[Stored records]

□ □ □

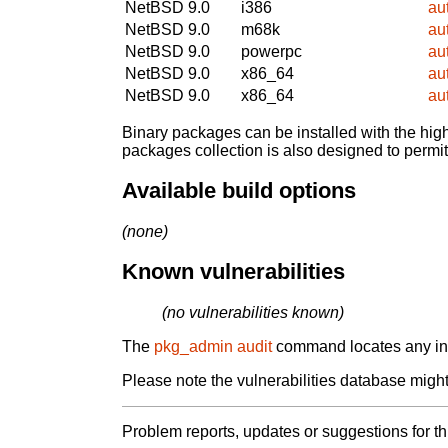
NetBSD 9.0
i386
au
NetBSD 9.0
m68k
au
NetBSD 9.0
powerpc
au
NetBSD 9.0
x86_64
au
NetBSD 9.0
x86_64
au
Binary packages can be installed with the high
packages collection is also designed to permi
Available build options
(none)
Known vulnerabilities
(no vulnerabilities known)
The
pkg_admin audit
command locates any inst
Please note the vulnerabilities database might 
Problem reports, updates or suggestions for t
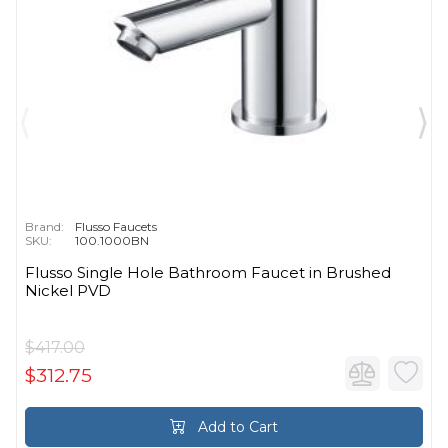
Brand:
Flusso Faucets
SKU:
100.1000BN
Flusso Single Hole Bathroom Faucet in Brushed
Nickel PVD
$417.00
$312.75
Add to Cart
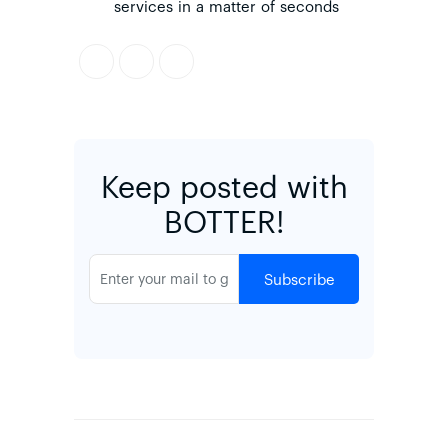
services in a matter of seconds
Keep posted with
BOTTER!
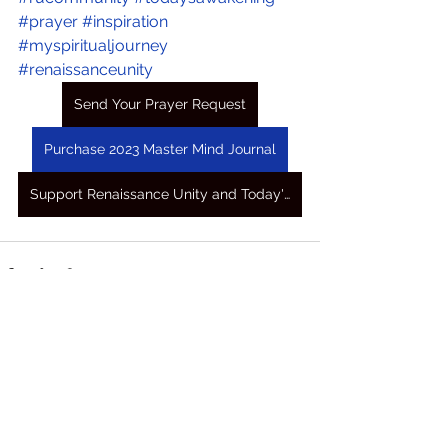
#prayer
#inspiration
#myspiritualjourney
#renaissanceunity
Send Your Prayer Request
Purchase 2023 Master Mind Journal
Support Renaissance Unity and Today's Awakening Prayers
See All
Recent Posts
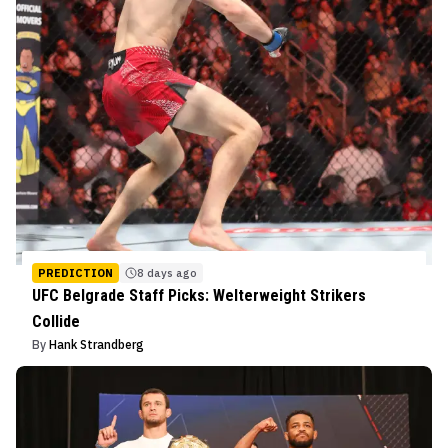
PREDICTION
8 days ago
UFC Belgrade Staff Picks: Welterweight Strikers
Collide
By
Hank Strandberg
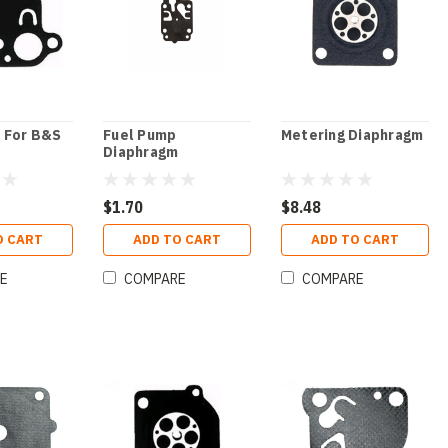
 For B&S
Fuel Pump
Metering Diaphragm
Diaphragm
$1.70
$8.48
O CART
ADD TO CART
ADD TO CART
E
COMPARE
COMPARE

□ □ □

:: Problem description ::
Without copying any images, transcribe the records exactly as they stand.

:: Answer section ::
NetBSD 9.0
i386
au
NetBSD 9.0
m68k
au
NetBSD 9.0
powerpc
au
NetBSD 9.0
x86_64
au
NetBSD 9.0
x86_64
au
Binary packages can be installed with the high
packages collection is also designed to permi
Available build options
(none)
Known vulnerabilities
(no vulnerabilities known)
The
pkg_admin audit
command locates any inst
Please note the vulnerabilities database might 
Problem reports, updates or suggestions for t
Brand:
Flusso Faucets
SKU:
100.1000BN
Flusso Single Hole Bathroom Faucet in Brushed
Nickel PVD
$417.00
$312.75
Add to Cart
services in a matter of seconds
Keep posted with
BOTTER!
#prayer
#inspiration
#myspiritualjourney
#renaissanceunity
Send Your Prayer Request
Purchase 2023 Master Mind Journal
Support Renaissance Unity and Today's Awakening Prayers
See All
Recent Posts
PREDICTION
8 days ago
UFC Belgrade Staff Picks: Welterweight Strikers
Collide
By
Hank Strandberg
 For B&S
Fuel Pump
Metering Diaphragm
Diaphragm
$1.70
$8.48
O CART
ADD TO CART
ADD TO CART
E
COMPARE
COMPARE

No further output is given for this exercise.